According to a 2015 study performed by the Centers for Disease Control and Prevention, nearly 18 percent of children ages 6 to 11 are obese, while more than 33 percent are either overweight or obese — a drastic increase compared to 1980’s figure of 7 percent of children being obese.

Dr. James Hoyle, a pediatrician and Medical Director of Clinical Operations at Kelsey-Seybold Clinic’s Main Campus, said educating the public is paramount to making a positive difference in the fight against fast food and childhood obesity. 

“It is no coincidence that the rates of childhood obesity are increasing as fast food companies aim more and more of their advertising at youth,” Hoyle said. “I have worked here for over 40 years, and from my personal observations, childhood obesity has been trending upward nearly the entire time.”

Daphne Hernandez, an assistant professor of health and human performance, explained that this increase in obesity rates has to do with the nutritional value of fast food.

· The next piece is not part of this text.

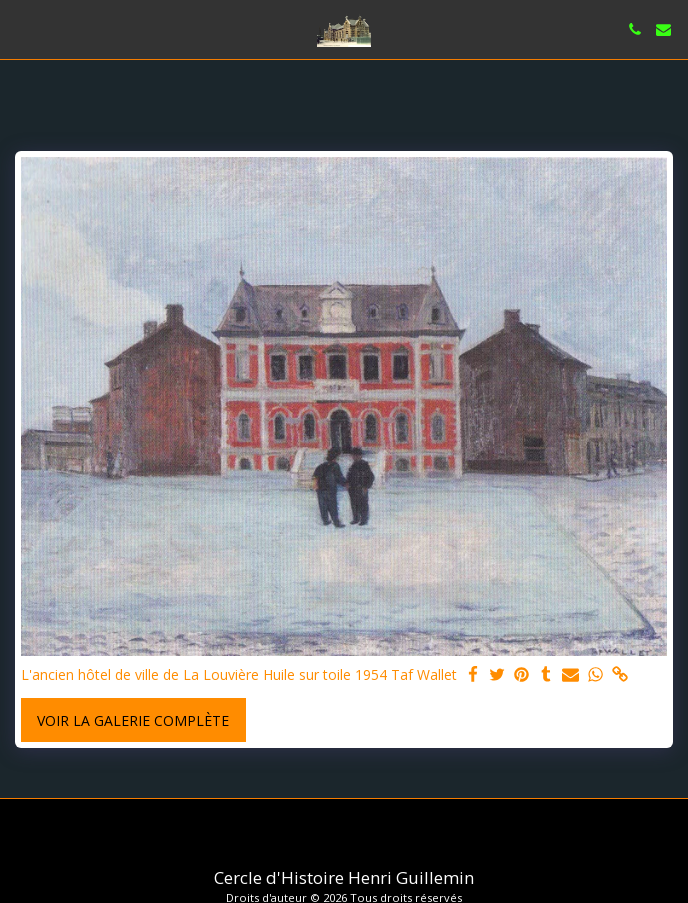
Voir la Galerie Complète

“The concern with fast food is that it is calorically dense,” Hernandez said. “Overall, the majority of fast food options are high in fat, salt and sugar. These factors are the main reason you are seeing a rise in obesity rates as people consume an increasing amount of fast food.”

However, no matter how much they educate the community, the campaign needs the cooperation of the hospitals to make their vision a reality.

According to a 2013 report by NPR, there are 22 hospitals in the nation that still contain a McDonald’s. Two of those hospitals are in Houston.

The campaign is currently gathering 50 hand-written letters addressed to the hospitals in hopes that they will take the community’s concerns into consideration.

“We are invested in the cause to end aggressive junk food marketing toward children in hospitals in order to stop the epidemic of diet-related diseases,” McCown said. “We are here to demand that the very hospitals that keep our children healthy create an environment that is filled with fresh food at an affordable cost.”